October 2nd, 2016


Earlier this year, Dan Baum, writing in Legalize It All: How to win the war on drugs for Harper’s Magazine revealed that:

In 1994, John Ehrlichman, the Watergate co-conspirator, unlocked for me one of the great mysteries of modern American history: How did the United States entangle itself in a policy of drug prohibition that has yielded so much misery and so few good results?

What did Ehrlichman unlock? This:

The Nixon campaign in 1968, and the Nixon White House after that, had two enemies: the antiwar left and black people. You understand what I’m saying? We knew we couldn’t make it illegal to be either against the war or black, but by getting the public to associate the hippies with marijuana and blacks with heroin, and then criminalizing both heavily, we could disrupt those communities. We could arrest their leaders, raid their homes, break up their meetings, and vilify them night after night on the evening news. Did we know we were lying about the drugs? Of course we did.

This revelation was, of course two years into the first term of President Bill Clinton. On 13 September of that year, Clinton signed a bill, titled An Act to Control and Prevent Crime authored by then Senator, now Vice President, Joe Biden, that went further to creating our present incarceration state than Nixon ever dreamed possible.

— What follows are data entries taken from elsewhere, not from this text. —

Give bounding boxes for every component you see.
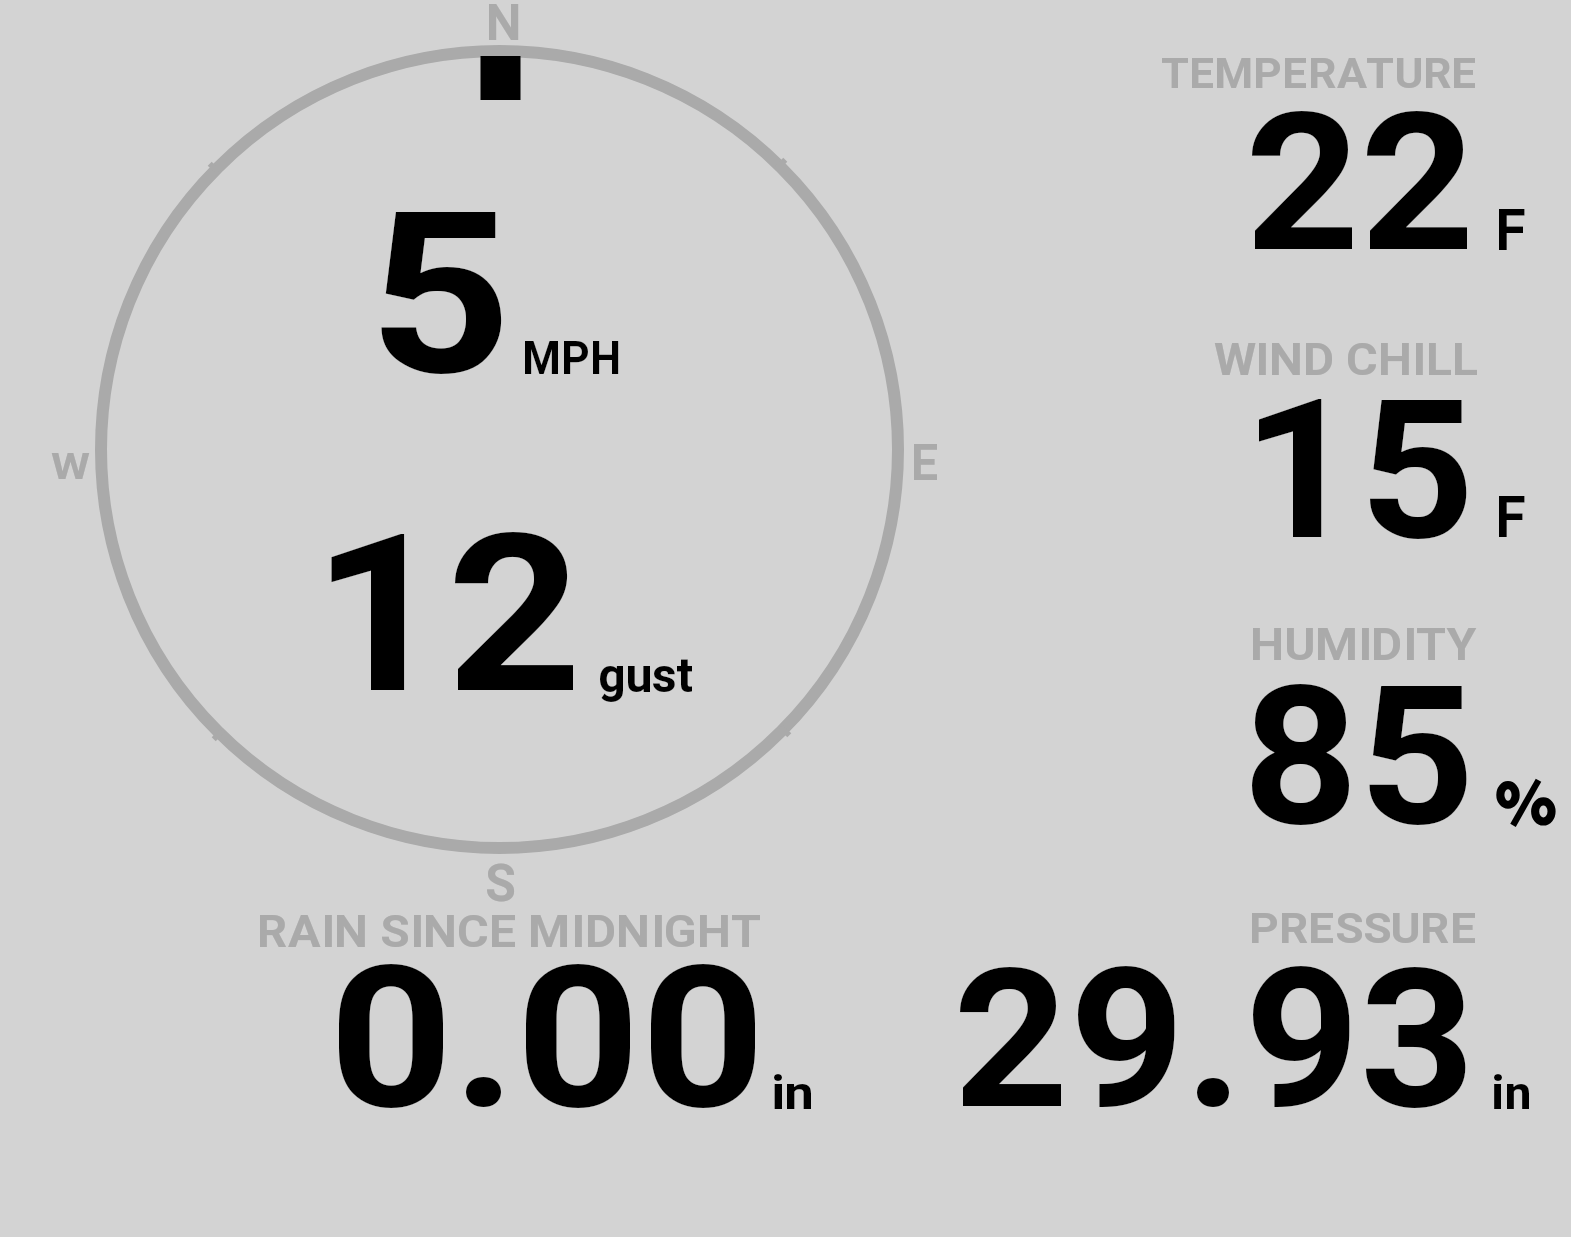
button[interactable]: Wind compass, 5 miles per hour, gusting … [96, 50, 904, 850]
button[interactable]: Rain since midnight 0.00 inches [250, 900, 830, 1125]
button[interactable]: Humidity 85 percent [1150, 615, 1570, 835]
button[interactable]: Temperature 22 degrees Fahrenheit [1150, 45, 1560, 260]
button[interactable]: Pressure 29.93 inches [940, 900, 1550, 1125]
button[interactable]: Wind chill 15 degrees Fahrenheit [1150, 330, 1560, 545]
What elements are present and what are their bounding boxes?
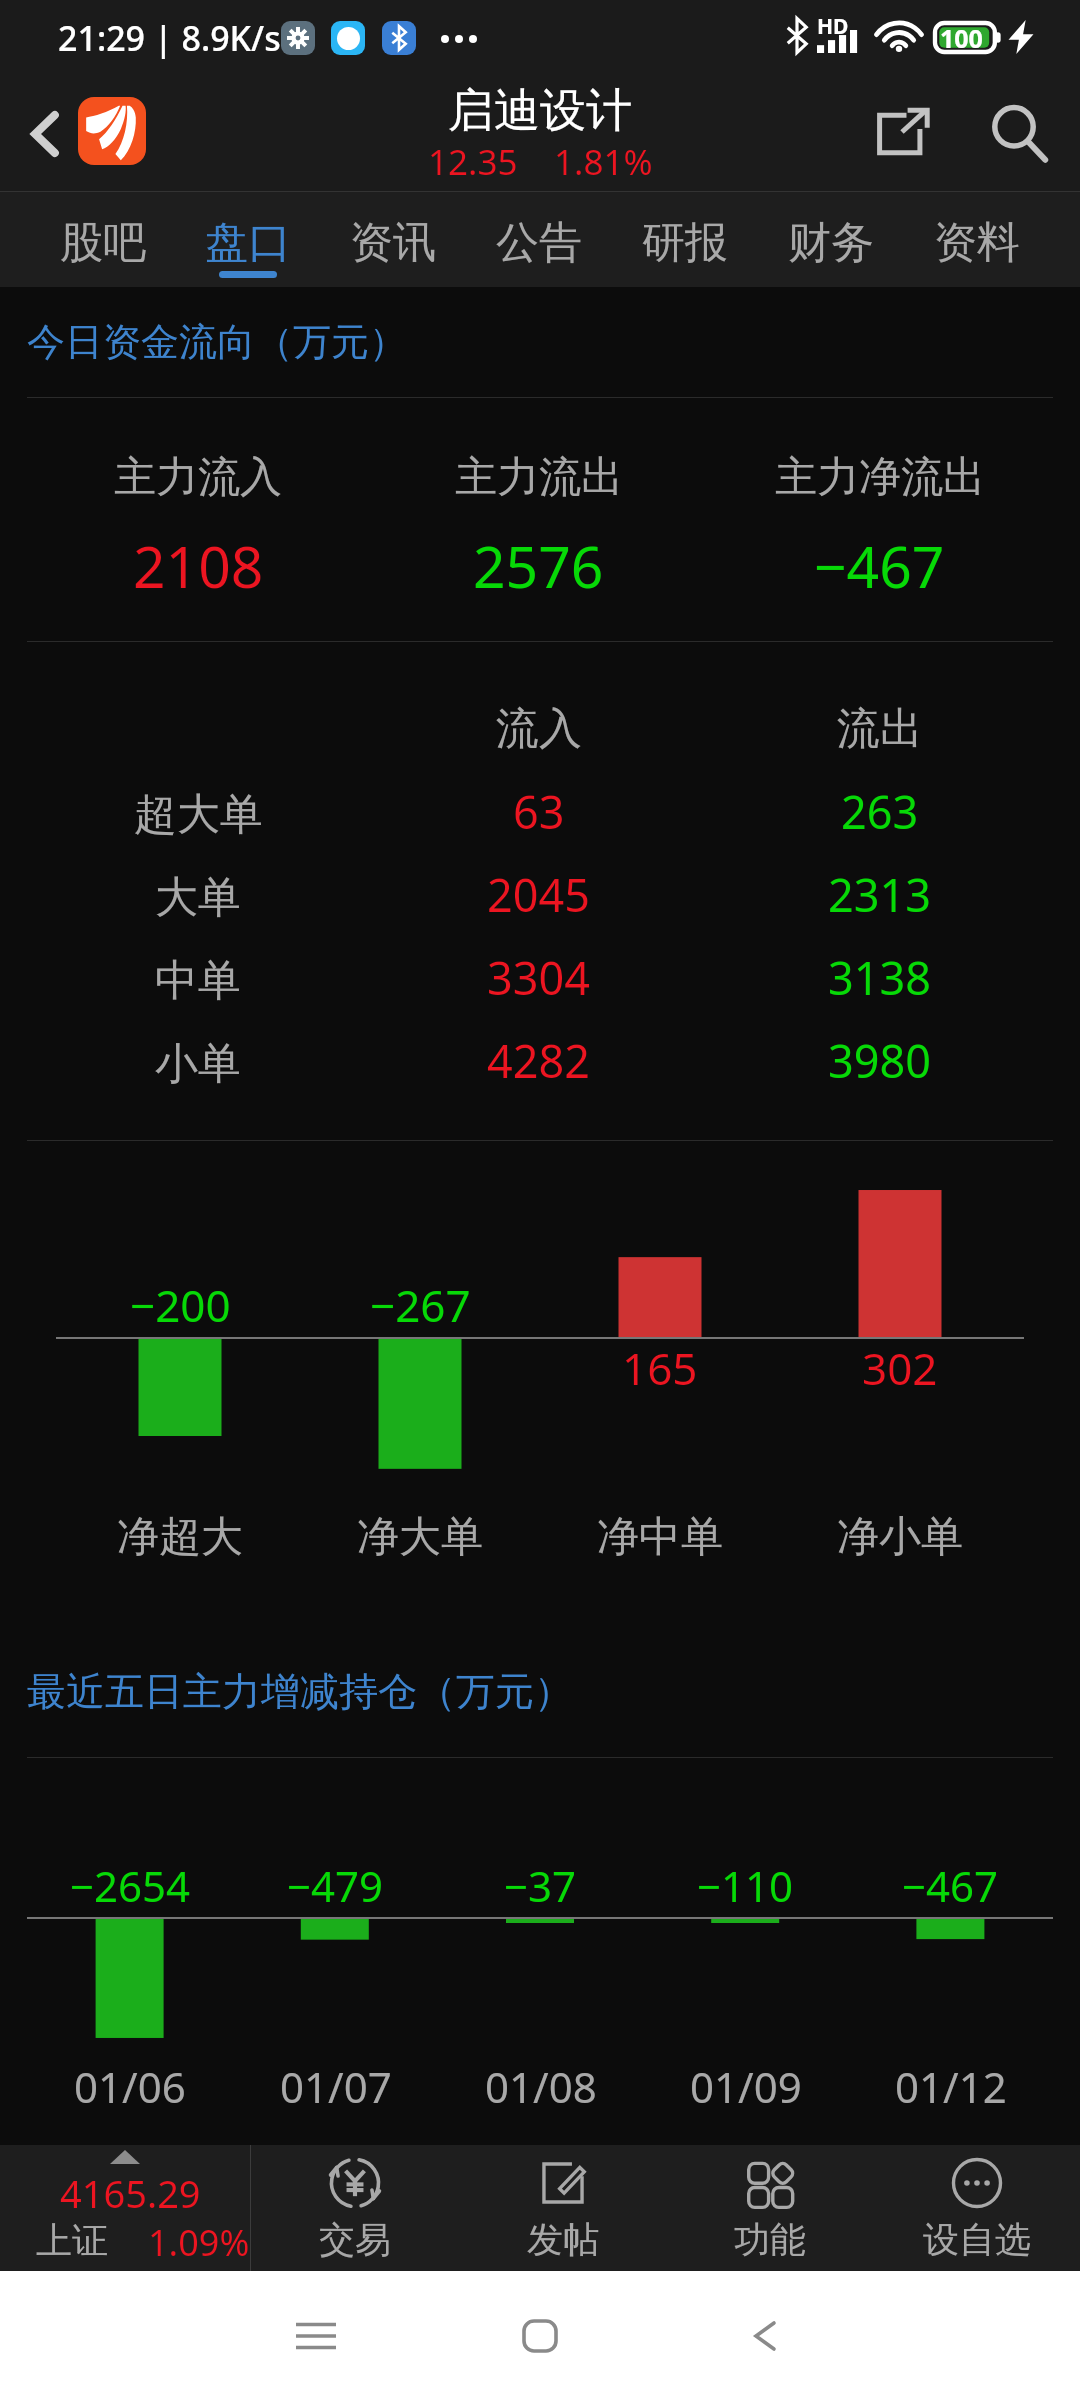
staticText: 12.35: [428, 138, 518, 186]
staticText: 1.09%: [148, 2218, 250, 2267]
staticText: 01/06: [74, 2058, 186, 2115]
staticText: 最近五日主力增减持仓（万元）: [27, 1667, 573, 1716]
staticText: 302: [862, 1338, 938, 1398]
staticText: 盘口: [205, 216, 291, 270]
staticText: 净中单: [597, 1511, 723, 1564]
button[interactable]: 研报: [612, 192, 758, 287]
staticText: 4165.29: [60, 2167, 201, 2219]
staticText: 1.81%: [554, 138, 653, 186]
staticText: 2313: [828, 864, 931, 914]
button[interactable]: 股吧: [30, 192, 175, 287]
button[interactable]: 设自选: [873, 2145, 1080, 2271]
staticText: 2108: [133, 527, 264, 605]
staticText: 01/07: [280, 2058, 392, 2115]
staticText: 今日资金流向（万元）: [27, 318, 407, 366]
button[interactable]: 功能: [666, 2145, 873, 2271]
button[interactable]: Share: [846, 80, 956, 192]
button[interactable]: 4165.29: [0, 2145, 250, 2271]
staticText: 3304: [487, 947, 590, 997]
staticText: 主力流入: [114, 451, 282, 504]
button[interactable]: East Money: [78, 97, 146, 165]
staticText: 3980: [828, 1030, 931, 1080]
staticText: 小单: [155, 1037, 241, 1087]
staticText: 大单: [155, 871, 241, 921]
button[interactable]: Search: [962, 80, 1074, 192]
staticText: 21:29 | 8.9K/s: [58, 15, 281, 61]
staticText: 4282: [487, 1030, 590, 1080]
staticText: −467: [814, 527, 945, 605]
staticText: 63: [513, 781, 565, 831]
staticText: 研报: [642, 216, 728, 270]
staticText: 财务: [788, 216, 874, 270]
staticText: 2576: [473, 527, 604, 605]
staticText: 设自选: [923, 2217, 1031, 2262]
staticText: −200: [130, 1275, 231, 1335]
staticText: HD: [817, 12, 849, 41]
staticText: 165: [622, 1338, 698, 1398]
staticText: 主力流出: [455, 451, 623, 504]
staticText: 净小单: [837, 1511, 963, 1564]
staticText: −267: [370, 1275, 471, 1335]
staticText: 中单: [155, 954, 241, 1004]
staticText: −110: [697, 1857, 794, 1914]
button[interactable]: 发帖: [459, 2145, 666, 2271]
staticText: 上证: [36, 2218, 108, 2263]
button[interactable]: Back: [705, 2271, 825, 2400]
staticText: 流入: [496, 702, 582, 752]
staticText: −37: [504, 1857, 577, 1914]
staticText: 净大单: [357, 1511, 483, 1564]
button[interactable]: Home: [480, 2271, 600, 2400]
staticText: 主力净流出: [775, 451, 985, 504]
button[interactable]: 资料: [904, 192, 1050, 287]
button[interactable]: 盘口: [175, 192, 320, 287]
button[interactable]: 交易: [251, 2145, 459, 2271]
button[interactable]: 公告: [466, 192, 612, 287]
staticText: 资讯: [350, 216, 436, 270]
staticText: 公告: [496, 216, 582, 270]
staticText: 2045: [487, 864, 590, 914]
staticText: 100: [940, 21, 983, 52]
button[interactable]: 财务: [758, 192, 904, 287]
staticText: 净超大: [117, 1511, 243, 1564]
staticText: 01/12: [895, 2058, 1007, 2115]
staticText: 发帖: [527, 2217, 599, 2262]
staticText: 01/08: [485, 2058, 597, 2115]
staticText: 01/09: [690, 2058, 802, 2115]
staticText: −2654: [70, 1857, 191, 1914]
staticText: −467: [902, 1857, 999, 1914]
staticText: 3138: [828, 947, 931, 997]
staticText: 股吧: [60, 216, 146, 270]
button[interactable]: Recents: [256, 2271, 376, 2400]
staticText: 流出: [837, 702, 923, 752]
staticText: 启迪设计: [448, 82, 632, 140]
staticText: −479: [287, 1857, 384, 1914]
button[interactable]: 资讯: [320, 192, 466, 287]
staticText: 超大单: [134, 788, 263, 838]
staticText: 资料: [934, 216, 1020, 270]
staticText: 功能: [734, 2217, 806, 2262]
staticText: 交易: [319, 2217, 391, 2262]
staticText: 263: [841, 781, 919, 831]
button[interactable]: Back: [14, 80, 76, 192]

Film maker Ava DuVernay has just released a film documenting the rise of the incarceration state so powerful that for the first time a non-fiction film will open the New York Film Festival. I wrote about DuVernay’s film, 13th last week and I look forward to watching 13th this Friday on Netflix.

This morning I’m reading Jamiles Lartey’s Ava DuVernay: ‘The black body is being used for profit and politics’ in The Guardian. Lartey writes:

DuVernay’s 100-minute voyage through the legacy of the criminalization of black Americans does more than rattle off statistics. Weaving a historical narrative from slavery through the present, the film and its contributors trace in stark relief, the various transmutations that the oppression of the black body in America has taken, and the ways that criminal justice has been recruited to that end.

Michelle Alexander, author of the bestselling book The New Jim Crow, explains in the film how in the post-civil war south, petty offenses were used to recapture newly freed blacks and force them into free labor under convict lend-lease programs that functionally reconstituted chattel enslavement. Indeed the film’s title is drawn from the caveat in the 13th amendment […except as a punishment for crime whereof the party shall have been duly convicted… JH], presumed to guarantee freedom for enslaved blacks, but also legalizes the slavery and involuntary servitude of convicted criminals.

What 13th is, at the core, is a history lesson. A lesson that is woefully absent from America’s history books.

DuVernay said the film was conceived around the idea of telling the story of how privatization and profit drove much of the expansion and development of mass incarceration. “There is a really clean clear line of the black body being used for profit and for politics.

“But as we started working on the film we quickly realized in order for that to really pack a punch you had to understand the historical and cultural context,” DuVernay said.

A number of high-profile criminal justice reform advocates, like New Yorker columnist and UConn professor Jelani Cobb, former Obama adviser Van Jones and civil rights icon Angela Davis lend their voices to the film, along with some seemingly less likely figures.

Republican Newt Gingrich and conservative anti-tax crusader Grover Norquist also make appearances, in part highlighting the bipartisan consensus that has begun to built around issues of criminal justice reform– but also, according to DuVernay, some of the points of disagreement which still exist, and some of the potential land mines.

“I wanted to explore the question of why all this bipartisanship now … and we found a surprising answer that may not necessarily be positive,” DuVernay said.

Lingering on the American Legislative Exchange Council (Alec), 13th looks hard at how corporate interests have shaped public policy on criminal justice, and adapted to developments in the national consensus on crime and punishment. The film warns that as liberal and conservative opinion coalesces around the need to have less people in jail and prison, what’s likely to follow is a new wave of technology-aided supervision, like GPS-based monitoring of criminals.

“How much progress is it really if communities of color are still under perpetual surveillance and control, but now there’s a private company making money off the GPS monitor, rather than the person being locked in a literal cage?” Alexander asks in the film.

From where I sit, not much progress at all.